My favorite tool for trying scary complicated things in an unknown space is the feature flag. This works even if you have zero tests and no documentation. The only thing you need is the live production system and a way to toggle the flag at runtime.
If you can ship your hypothesis along with an effectively unaltered version of prod, the ability to test things without breaking other things becomes much more feasible. I've never been in a real business scenario where I wasn't able to negotiate a brief experimental window during live business hours for at least one client.
While very powerful, I think it's worth calling out some pitfuls. A few things we've ran into - long lived feature flags that are never cleaned up (which usually cause zombie or partially dead code) - rollout drift where different environments or customers have different flags set and it's difficult to know who actually has the feature - not flagging all connected functionality (i.e. one API is missing the flag that should have had it)

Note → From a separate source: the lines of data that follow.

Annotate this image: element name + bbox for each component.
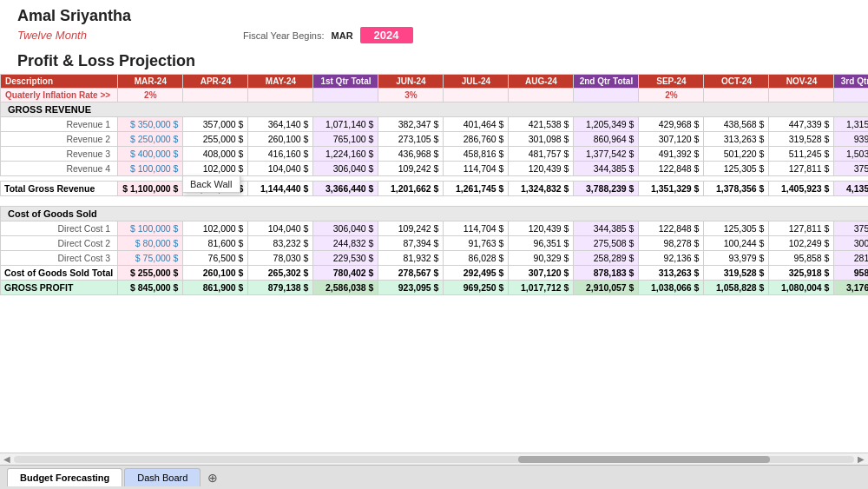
direct-cost-3-row: Direct Cost 3 $ 75,000 $ 76,500 $ 78,030… — [1, 251, 869, 266]
dc3-qtr3: 281,973 $ — [834, 251, 868, 266]
direct-cost-2-row: Direct Cost 2 $ 80,000 $ 81,600 $ 83,232… — [1, 236, 869, 251]
dc2-nov: 102,249 $ — [769, 236, 834, 251]
revenue-4-apr: 102,000 $ — [183, 162, 248, 176]
dc1-mar: $ 100,000 $ — [118, 221, 183, 236]
revenue-4-mar: $ 100,000 $ — [118, 162, 183, 176]
cogs-label: Cost of Goods Sold — [1, 207, 869, 221]
revenue-4-nov: 127,811 $ — [769, 162, 834, 176]
col-aug24: AUG-24 — [509, 75, 574, 89]
gp-jun: 923,095 $ — [378, 281, 444, 295]
dc1-qtr2: 344,385 $ — [574, 221, 639, 236]
dc3-apr: 76,500 $ — [183, 251, 248, 266]
dc3-aug: 90,329 $ — [509, 251, 574, 266]
scroll-right-arrow[interactable]: ▶ — [858, 454, 865, 464]
revenue-1-jun: 382,347 $ — [378, 117, 444, 132]
horizontal-scrollbar[interactable]: ◀ ▶ — [0, 453, 868, 465]
revenue-2-row: Revenue 2 $ 250,000 $ 255,000 $ 260,100 … — [1, 132, 869, 147]
cogs-total-apr: 260,100 $ — [183, 266, 248, 281]
inflation-jul — [444, 89, 509, 102]
revenue-3-apr: 408,000 $ — [183, 147, 248, 162]
direct-cost-1-label: Direct Cost 1 — [1, 221, 118, 236]
cogs-total-sep: 313,263 $ — [639, 266, 704, 281]
cogs-total-qtr3: 958,709 $ — [834, 266, 868, 281]
cogs-total-may: 265,302 $ — [248, 266, 313, 281]
revenue-2-oct: 313,263 $ — [704, 132, 769, 147]
revenue-2-mar: $ 250,000 $ — [118, 132, 183, 147]
total-gr-sep: 1,351,329 $ — [639, 182, 704, 196]
revenue-1-label: Revenue 1 — [1, 117, 118, 132]
scroll-thumb[interactable] — [518, 456, 770, 463]
cogs-total-aug: 307,120 $ — [509, 266, 574, 281]
add-tab-button[interactable]: ⊕ — [202, 471, 223, 485]
data-table[interactable]: Description MAR-24 APR-24 MAY-24 1st Qtr… — [0, 74, 868, 413]
revenue-4-may: 104,040 $ — [248, 162, 313, 176]
total-gr-may: 1,144,440 $ — [248, 182, 313, 196]
cogs-total-qtr1: 780,402 $ — [313, 266, 378, 281]
revenue-1-oct: 438,568 $ — [704, 117, 769, 132]
revenue-4-qtr1: 306,040 $ — [313, 162, 378, 176]
inflation-aug — [509, 89, 574, 102]
header: Amal Sriyantha Twelve Month Fiscal Year … — [0, 0, 868, 47]
dc3-jul: 86,028 $ — [444, 251, 509, 266]
gp-qtr2: 2,910,057 $ — [574, 281, 639, 295]
fiscal-year-begins-label: Fiscal Year Begins: — [243, 30, 325, 41]
total-gr-oct: 1,378,356 $ — [704, 182, 769, 196]
direct-cost-3-label: Direct Cost 3 — [1, 251, 118, 266]
dc2-mar: $ 80,000 $ — [118, 236, 183, 251]
dc3-jun: 81,932 $ — [378, 251, 444, 266]
revenue-3-row: Revenue 3 $ 400,000 $ 408,000 $ 416,160 … — [1, 147, 869, 162]
dc2-apr: 81,600 $ — [183, 236, 248, 251]
gp-sep: 1,038,066 $ — [639, 281, 704, 295]
gp-oct: 1,058,828 $ — [704, 281, 769, 295]
inflation-nov — [769, 89, 834, 102]
revenue-4-oct: 125,305 $ — [704, 162, 769, 176]
gross-profit-row: GROSS PROFIT $ 845,000 $ 861,900 $ 879,1… — [1, 281, 869, 295]
revenue-3-jun: 436,968 $ — [378, 147, 444, 162]
gross-revenue-label: GROSS REVENUE — [1, 102, 869, 117]
col-nov24: NOV-24 — [769, 75, 834, 89]
dc1-jun: 109,242 $ — [378, 221, 444, 236]
tab-bar: Budget Forecasting Dash Board ⊕ — [0, 465, 868, 489]
col-qtr1: 1st Qtr Total — [313, 75, 378, 89]
revenue-3-sep: 491,392 $ — [639, 147, 704, 162]
dc3-mar: $ 75,000 $ — [118, 251, 183, 266]
revenue-3-qtr3: 1,503,857 $ — [834, 147, 868, 162]
revenue-4-aug: 120,439 $ — [509, 162, 574, 176]
cogs-total-oct: 319,528 $ — [704, 266, 769, 281]
revenue-3-aug: 481,757 $ — [509, 147, 574, 162]
revenue-2-aug: 301,098 $ — [509, 132, 574, 147]
dc2-qtr2: 275,508 $ — [574, 236, 639, 251]
fiscal-year: 2024 — [360, 27, 413, 43]
dc3-may: 78,030 $ — [248, 251, 313, 266]
revenue-2-may: 260,100 $ — [248, 132, 313, 147]
revenue-1-jul: 401,464 $ — [444, 117, 509, 132]
inflation-may — [248, 89, 313, 102]
revenue-2-qtr2: 860,964 $ — [574, 132, 639, 147]
dc1-jul: 114,704 $ — [444, 221, 509, 236]
col-jun24: JUN-24 — [378, 75, 444, 89]
tab-dashboard[interactable]: Dash Board — [124, 468, 201, 486]
col-jul24: JUL-24 — [444, 75, 509, 89]
revenue-3-may: 416,160 $ — [248, 147, 313, 162]
dc1-qtr3: 375,964 $ — [834, 221, 868, 236]
revenue-2-jul: 286,760 $ — [444, 132, 509, 147]
tab-budget-forecasting[interactable]: Budget Forecasting — [7, 468, 122, 486]
user-name: Amal Sriyantha — [17, 7, 851, 25]
scroll-track[interactable] — [14, 456, 854, 463]
dc2-jun: 87,394 $ — [378, 236, 444, 251]
total-gr-qtr3: 4,135,607 $ — [834, 182, 868, 196]
gp-aug: 1,017,712 $ — [509, 281, 574, 295]
dc3-qtr1: 229,530 $ — [313, 251, 378, 266]
inflation-qtr2 — [574, 89, 639, 102]
scroll-left-arrow[interactable]: ◀ — [3, 454, 10, 464]
inflation-qtr1 — [313, 89, 378, 102]
fiscal-row: Fiscal Year Begins: MAR 2024 — [243, 27, 413, 43]
col-may24: MAY-24 — [248, 75, 313, 89]
cogs-header-row: Cost of Goods Sold — [1, 207, 869, 221]
revenue-4-qtr3: 375,964 $ — [834, 162, 868, 176]
tooltip: Back Wall — [182, 175, 240, 193]
gp-nov: 1,080,004 $ — [769, 281, 834, 295]
revenue-1-may: 364,140 $ — [248, 117, 313, 132]
col-description: Description — [1, 75, 118, 89]
total-gr-mar: $ 1,100,000 $ — [118, 182, 183, 196]
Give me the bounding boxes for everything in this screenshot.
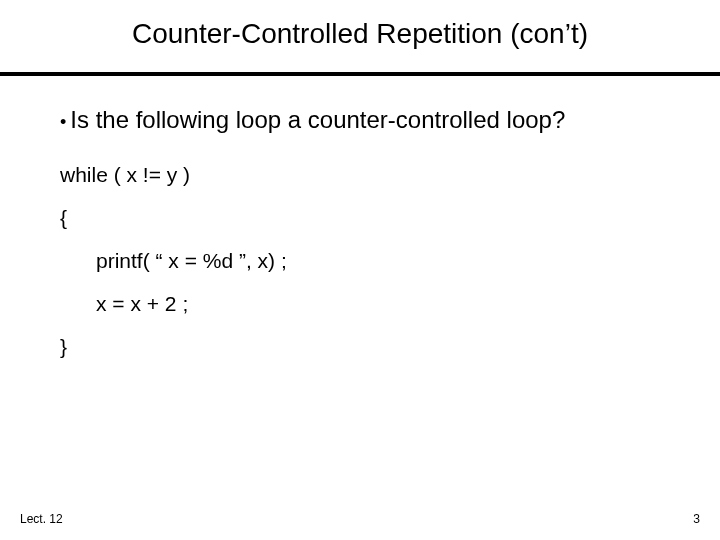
footer-page-number: 3 [693, 512, 700, 526]
footer: Lect. 12 3 [0, 512, 720, 526]
code-block: while ( x != y ) { printf( “ x = %d ”, x… [60, 164, 670, 357]
bullet-text: Is the following loop a counter-controll… [70, 106, 565, 133]
code-line-close-brace: } [60, 336, 670, 357]
slide-content: •Is the following loop a counter-control… [0, 76, 720, 357]
code-line-open-brace: { [60, 207, 670, 228]
code-line-while: while ( x != y ) [60, 164, 670, 185]
code-line-increment: x = x + 2 ; [60, 293, 670, 314]
bullet-marker: • [60, 112, 66, 132]
bullet-item: •Is the following loop a counter-control… [60, 104, 670, 136]
footer-lecture-label: Lect. 12 [20, 512, 63, 526]
slide-title: Counter-Controlled Repetition (con’t) [0, 0, 720, 66]
code-line-printf: printf( “ x = %d ”, x) ; [60, 250, 670, 271]
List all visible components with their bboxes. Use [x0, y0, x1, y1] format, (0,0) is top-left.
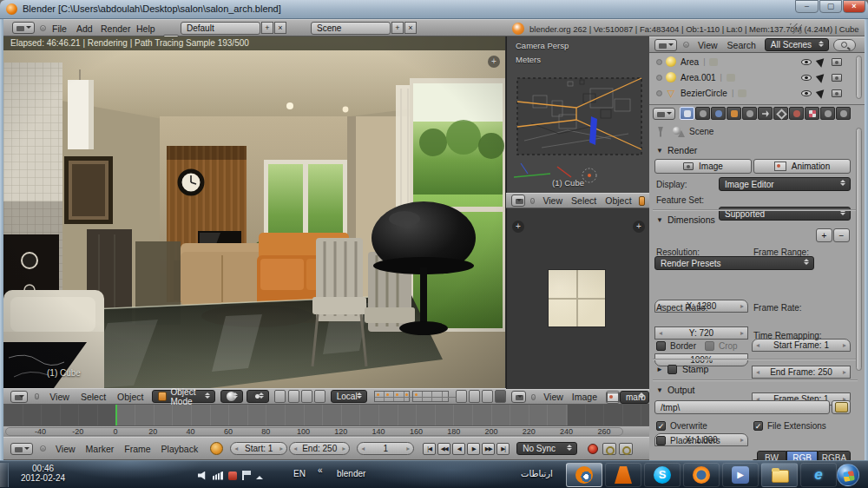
preset-add-button[interactable]: + — [816, 228, 832, 242]
image-name-field[interactable]: marb — [620, 391, 649, 404]
overwrite-checkbox[interactable]: ✓ — [656, 421, 666, 431]
output-path-field[interactable]: /tmp\ — [654, 400, 830, 414]
manipulator-rotate-icon[interactable] — [301, 390, 312, 403]
snap-element-icon[interactable] — [469, 390, 480, 403]
taskbar-app-blender[interactable] — [566, 463, 602, 487]
border-option[interactable]: Border — [656, 341, 696, 351]
add-layout-button[interactable]: + — [261, 22, 273, 34]
mode-select[interactable]: Object Mode — [152, 390, 215, 403]
render-presets-select[interactable]: Render Presets — [654, 256, 814, 270]
tab-object[interactable] — [727, 107, 741, 120]
camera-viewport[interactable]: Camera Persp Meters (1) Cube — [506, 36, 649, 193]
tab-particles[interactable] — [820, 107, 835, 120]
close-button[interactable]: × — [843, 0, 865, 13]
tab-constraints[interactable] — [742, 107, 757, 120]
taskbar-app-kmplayer[interactable]: ▶ — [722, 463, 759, 487]
snap-toggle-icon[interactable] — [274, 390, 286, 403]
view3d-menu-object[interactable]: Object — [117, 392, 143, 402]
dimensions-panel-header[interactable]: ▼ Dimensions — [656, 214, 715, 225]
menu-view[interactable]: View — [543, 392, 563, 402]
pin-icon[interactable] — [656, 127, 665, 137]
editor-type-info-icon[interactable] — [12, 22, 35, 34]
window-titlebar[interactable]: Blender [C:\Users\abdoulah\Desktop\salon… — [0, 0, 868, 19]
timeline-menu-playback[interactable]: Playback — [161, 444, 199, 454]
view3d-menu-select[interactable]: Select — [81, 392, 106, 402]
editor-type-timeline-icon[interactable] — [10, 443, 33, 455]
editor-type-3dview-icon[interactable] — [10, 391, 28, 403]
file-extensions-option[interactable]: ✓ File Extensions — [753, 421, 826, 431]
expand-toggle-icon[interactable] — [656, 90, 662, 96]
collapse-dot-icon[interactable] — [530, 198, 535, 204]
area-resize-grip[interactable] — [790, 23, 802, 34]
menu-render[interactable]: Render — [101, 23, 130, 34]
delete-layout-button[interactable]: × — [274, 22, 286, 34]
jump-to-start-button[interactable]: |◀ — [423, 443, 436, 455]
render-active-icon[interactable] — [495, 390, 506, 403]
end-frame-field[interactable]: ◂End: 250▸ — [289, 442, 350, 455]
current-frame-field[interactable]: ◂1▸ — [357, 442, 414, 455]
timeline-menu-marker[interactable]: Marker — [86, 444, 115, 454]
screen-layout-field[interactable]: Default — [181, 22, 260, 35]
taskbar-app-skype[interactable]: S — [644, 463, 681, 487]
editor-type-image-icon[interactable] — [511, 391, 526, 403]
play-button[interactable]: ▶ — [467, 443, 480, 455]
start-frame-field[interactable]: ◂Start Frame: 1▸ — [752, 339, 851, 352]
outliner-item-BezierCircle[interactable]: ▽BezierCircle| — [649, 85, 854, 101]
tab-object-data[interactable] — [773, 107, 788, 120]
end-frame-field[interactable]: ◂End Frame: 250▸ — [752, 366, 851, 379]
render-opengl-icon[interactable] — [482, 390, 493, 403]
previous-keyframe-button[interactable]: ◀◀ — [437, 443, 450, 455]
outliner-search-field[interactable] — [833, 39, 856, 51]
render-viewport[interactable]: Elapsed: 46:46.21 | Rendering | Path Tra… — [3, 36, 506, 388]
viewport-shading-select[interactable] — [220, 390, 243, 403]
browse-folder-button[interactable] — [832, 400, 851, 414]
properties-scrollbar[interactable] — [856, 128, 862, 371]
menu-file[interactable]: File — [52, 23, 67, 34]
delete-scene-button[interactable]: × — [404, 22, 417, 34]
outliner-item-Area[interactable]: Area| — [649, 54, 854, 69]
flag-icon[interactable] — [242, 471, 251, 480]
outliner-item-Area.001[interactable]: Area.001| — [649, 69, 854, 85]
toolbar-chevron[interactable]: « — [318, 465, 323, 475]
collapse-dot-icon[interactable] — [35, 393, 40, 399]
sync-select[interactable]: No Sync — [516, 442, 577, 455]
channels-rgb-button[interactable]: RGB — [786, 451, 818, 460]
crop-option[interactable]: Crop — [705, 341, 738, 351]
tab-material[interactable] — [789, 107, 804, 120]
manipulator-translate-icon[interactable] — [288, 390, 299, 403]
placeholders-option[interactable]: Placeholders — [656, 436, 720, 445]
collapse-dot-icon[interactable] — [40, 25, 46, 31]
output-panel-header[interactable]: ▼ Output — [656, 385, 694, 395]
transform-orientation-select[interactable]: Local — [331, 390, 367, 403]
preview-range-clock-icon[interactable] — [210, 442, 223, 455]
outliner-menu-view[interactable]: View — [698, 40, 718, 50]
image-editor[interactable]: + + — [506, 208, 649, 389]
tab-world[interactable] — [711, 107, 726, 120]
jump-to-end-button[interactable]: ▶| — [496, 443, 510, 455]
tab-render[interactable] — [680, 107, 694, 120]
collapse-dot-icon[interactable] — [683, 42, 689, 48]
panel-toggle-right-icon[interactable]: + — [633, 221, 645, 233]
action-center-icon[interactable] — [228, 472, 237, 480]
visibility-eye-icon[interactable] — [801, 90, 812, 96]
outliner-scrollbar[interactable] — [856, 56, 862, 99]
pivot-point-select[interactable] — [247, 390, 269, 403]
menu-help[interactable]: Help — [136, 23, 155, 34]
tab-modifiers[interactable] — [758, 107, 773, 120]
volume-icon[interactable] — [198, 472, 207, 480]
timeline-menu-frame[interactable]: Frame — [124, 444, 150, 454]
border-checkbox[interactable] — [656, 341, 666, 351]
visibility-eye-icon[interactable] — [801, 75, 812, 81]
tab-texture[interactable] — [805, 107, 819, 120]
layers-grid-2[interactable] — [412, 391, 449, 402]
breadcrumb-scene[interactable]: Scene — [689, 127, 713, 136]
start-frame-field[interactable]: ◂Start: 1▸ — [230, 442, 287, 455]
overwrite-option[interactable]: ✓ Overwrite — [656, 421, 707, 431]
links-toolbar-label[interactable]: ارتباطات — [521, 469, 553, 478]
selectability-cursor-icon[interactable] — [816, 87, 827, 98]
renderability-camera-icon[interactable] — [832, 89, 842, 97]
taskbar-app-vlc[interactable] — [605, 463, 641, 487]
crop-checkbox[interactable] — [705, 341, 714, 351]
object-mode-icon[interactable] — [639, 196, 645, 206]
collapse-dot-icon[interactable] — [531, 394, 536, 400]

A good decom/cleanup strategy definitely helps
Have them emit metrics when it's triggered. You can do a bulk "names X, Y, Z haven't used branch B in >30 days, delete?" task generator pretty easily. Un-triggered ones are also easy to catch if you force all calls to be grep-friendly (or similar), which is also an easy lint to write: unclear result? Block it, force `flag("inline constant", ...)`.
Personally I've also had a lot of success requiring "expiration" dates for all flags, and when passed they emit a highly visible warning metric. You can always just bump it another month to defer it, but people eventually get sick of doing that and clean it up so it'll go away for good. Make it annoying, so the cleanup is an improvement, and it happens pretty automatically.
Yep, archiving feature flags and deleting the dead code is usually thing number 9001 on the list of priorities, so in practice most projects end up with a graveyard of them.
Another issue that I've ran into a few times, is if a feature flag starts as a simple thing, but as new features get added, it evolves into a complex bifurcation of logic and many code paths become dependent on it, which can add crippling complexity to what you're developing
Feature flags are like bloom filters. They make 98 out of 100 situations better and they make the other 2 worse. When performance is the issue that’s usually fine. When reliability is the issue, that’s not sufficient.
If you work on fifty feature toggles a year, one of them is going to go wrong. If your team is doing a few hundred, you’re gonna have oopsies.
Most of the problematic cases are where the code is set up so that the old path and the new one can’t bypass each other cleanly. They get tangled up and maybe the toggle gets implemented inverted where it’s difficult to remove the old path without breaking the new.
You can go even further with something like the gem scientist at the application level, or tee-testing at the data store level. Compare A and A', record the result, and return A. Eventually, you reach 100% compatibility between the two (or only deviations that are desirable) and can remove A, leaving only A'
I also like recording and replaying production traffic, as well, so that you can do your tee-testing in an environment that doesn't affect latency for production, but that's not quite the same thing.
You’ve just resolved a problem I had. I had this problem on a search engine, but I made it as a “v2”. And I told customers to switch to v2. And you know the v2 problem: Discrepancies that customers like. So both versions have fans, but we really need to pull the plug on v1. You’ve just solved it: I should have indexed even records with v1, odd records with v2. Then only I would know which engine was used.